=== Work instruction ===
Your answer should hold only the lines from the one containing "Опубликовано: 16.06.2026" through the last line below, copied exactly; pictures stay out.

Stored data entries
*** Begin section ***

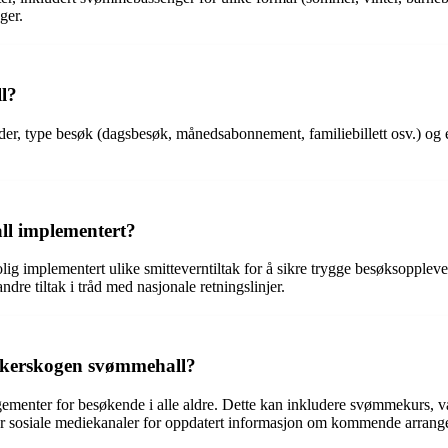
ger.
l?
r, type besøk (dagsbesøk, månedsabonnement, familiebillett osv.) og eve
ll implementert?
implementert ulike smitteverntiltak for å sikre trygge besøksopplevel
re tiltak i tråd med nasjonale retningslinjer.
Ankerskogen svømmehall?
gementer for besøkende i alle aldre. Dette kan inkludere svømmekurs, 
ler sosiale mediekanaler for oppdatert informasjon om kommende arrang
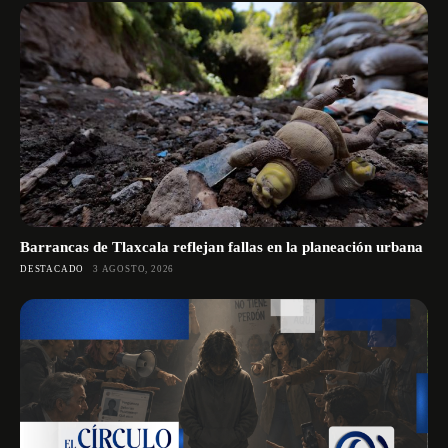
Barrancas de Tlaxcala reflejan fallas en la planeación urbana
DESTACADO
3 AGOSTO, 2026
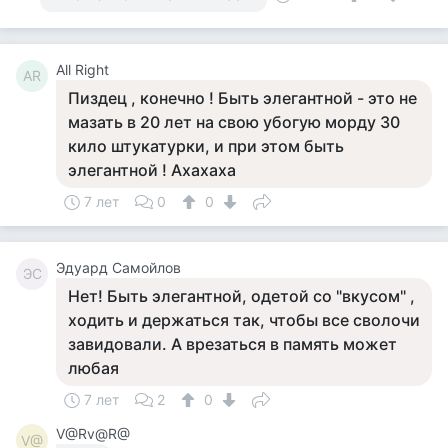
All Right
AR
Пиздец , конечно ! Быть элегантной - это не
мазать в 20 лет на свою убогую морду 30
кило штукатурки, и при этом быть
элегантной ! Ахахаха
7 лет
0
0
Эдуард Самойлов
ЭС
Нет! Быть элегантной, одетой со "вкусом" ,
ходить и держаться так, чтобы все сволочи
завидовали. А врезаться в память может
любая
7 лет
2
0
V@Rv@R@
V@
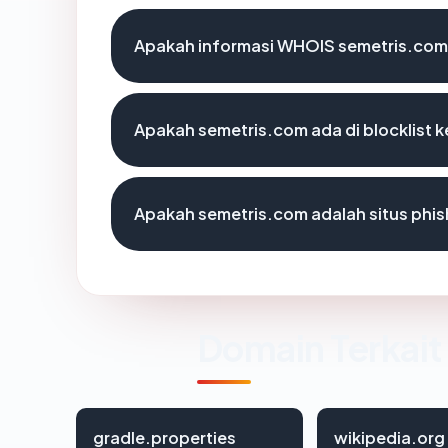
Apakah informasi WHOIS semetris.com
Apakah semetris.com ada di blocklist
Apakah semetris.com adalah situs phis
Domain Terkait
gradle.properties
wikipedia.org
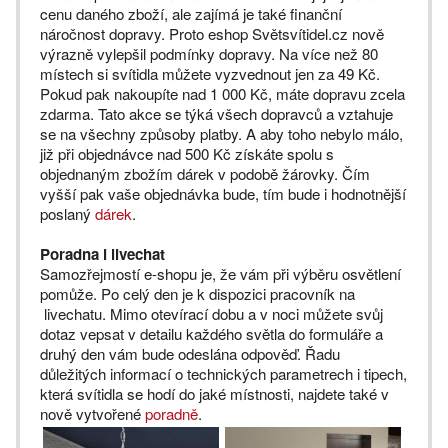
cenu daného zboží, ale zajímá je také finanční
náročnost dopravy. Proto e­shop Svět­svítidel.cz nově
výrazně vylepšil podmínky dopravy. Na více než 80
místech si svítidla můžete vyzvednout jen za 49 Kč.
Pokud pak nakoupíte nad 1 000 Kč, máte dopravu zcela
zdarma. Tato akce se týká všech dopravců a vztahuje
se na všechny způsoby platby. A aby toho nebylo málo,
již při objednávce nad 500 Kč získáte spolu s
objednaným zbožím dárek v podobě žárovky. Čím
vyšší pak vaše objednávka bude, tím bude i hodnotnější
poslaný
dárek
.
Poradna i livechat
Samozřejmostí e-shopu je, že vám při výběru osvětlení
pomůže. Po celý den je k dispozici pracovník na
livechatu. Mimo otevírací dobu a v noci můžete svůj
dotaz vepsat v detailu každého světla do formuláře a
druhý den vám bude odeslána odpověď. Řadu
důležitých informací o technických parametrech i tipech,
která svítidla se hodí do jaké místnosti, najdete také v
nově vytvořené
poradně
.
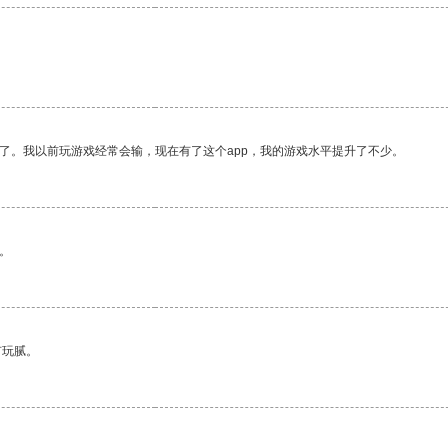
了。我以前玩游戏经常会输，现在有了这个app，我的游戏水平提升了不少。
。
有玩腻。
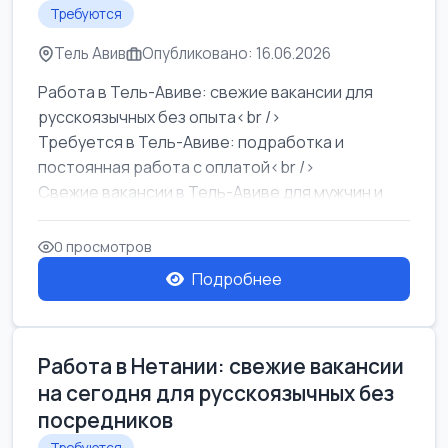
Требуются
Тель Авив
Опубликовано: 16.06.2026
Работа в Тель-Авиве: свежие вакансии для
русскоязычных без опыта<br />
Требуется в Тель-Авиве: подработка и
постоянная работа с оплатой<br />
Свежие вакансии в Тель-Авиве для мужчин и
женщин от хозя...
0 просмотров
Подробнее
Работа в Нетании: свежие вакансии
на сегодня для русскоязычных без
посредников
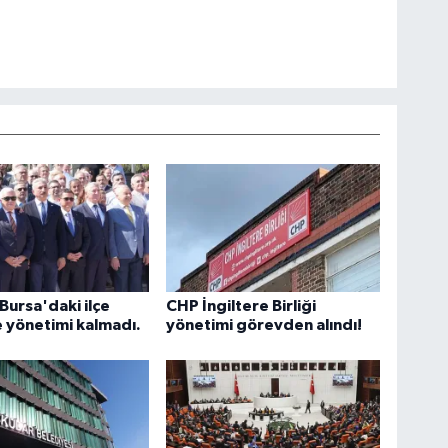
Bursa'daki ilçe
CHP İngiltere Birliği
 yönetimi kalmadı.
yönetimi görevden alındı!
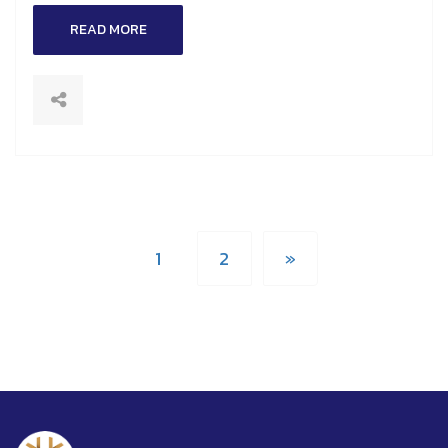
READ MORE
1
2
»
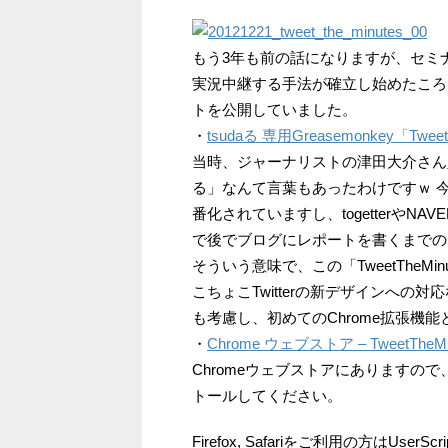
もう3年も前の話になりますが、セミナ
実況中継する手法が確立し始めたころに、「Tw
トを公開していました。
・
tsudaる 専用Greasemonkey「TweetT
当時、ジャーナリストの津田大介さん
る」なんて言葉もあったわけですｗ 
番化されていますし、togetterや
で後でブログにレポートを書くまでの
そういう意味で、この「TweetTheM
こちょこTwitterの新デザインへ
も考慮し、初めてのChrome拡張機
・
Chrome ウェブストア – TweetTheMi
Chromeウェブストアにありますので
トールしてください。
Firefox, Safariをご利用の方はUser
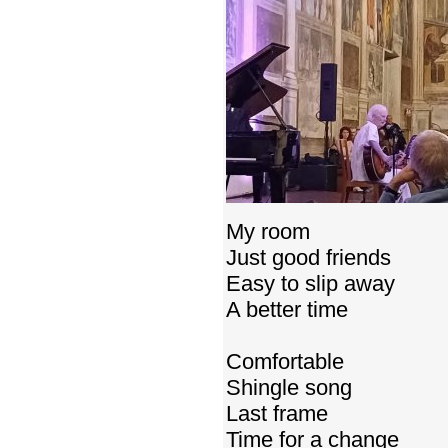
My room
Just good friends
Easy to slip away
A better time
Comfortable
Shingle song
Last frame
Time for a change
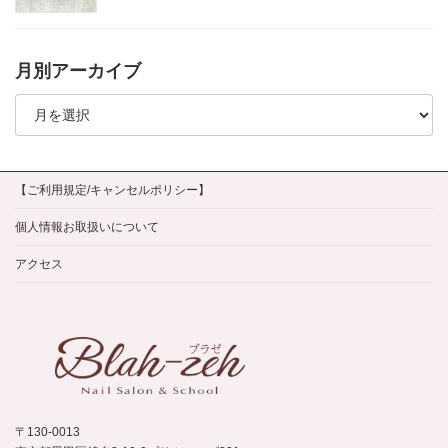
月別アーカイブ
月
別
ア
ー
カ
イ
【ご利用規定/キャンセルポリシー】
ブ
個人情報お取扱いについて
アクセス
〒130-0013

*** End section ***

=== Answer section ===
Опубликовано: 16.06.2026
Работа в Тель-Авиве: свежие вакансии для
русскоязычных без опыта<br />
Требуется в Тель-Авиве: подработка и
постоянная работа с оплатой<br />
Свежие вакансии в Тель-Авиве для мужчин и
женщин от хозя...
0 просмотров
Подробнее
Работа в Нетании: свежие вакансии
на сегодня для русскоязычных без
посредников
Bursa'daki ilçe
CHP İngiltere Birliği
 yönetimi kalmadı.
yönetimi görevden alındı!
READ MORE
1
2
»
もう3年も前の話になりますが、セミナ
実況中継する手法が確立し始めたころに、「Tw
トを公開していました。
・
tsudaる 専用Greasemonkey「TweetT
当時、ジャーナリストの津田大介さん
る」なんて言葉もあったわけですｗ 
番化されていますし、togetterや
で後でブログにレポートを書くまでの
そういう意味で、この「TweetTheM
こちょこTwitterの新デザインへ
も考慮し、初めてのChrome拡張機
・
Chrome ウェブストア – TweetTheMi
Chromeウェブストアにありますので
トールしてください。
Firefox, Safariをご利用の方はUser
My room
Just good friends
Easy to slip away
A better time
Comfortable
Shingle song
Last frame
Time for a change
月別アーカイブ
月
別
ア
ー
カ
イ
【ご利用規定/キャンセルポリシー】
ブ
個人情報お取扱いについて
アクセス
〒130-0013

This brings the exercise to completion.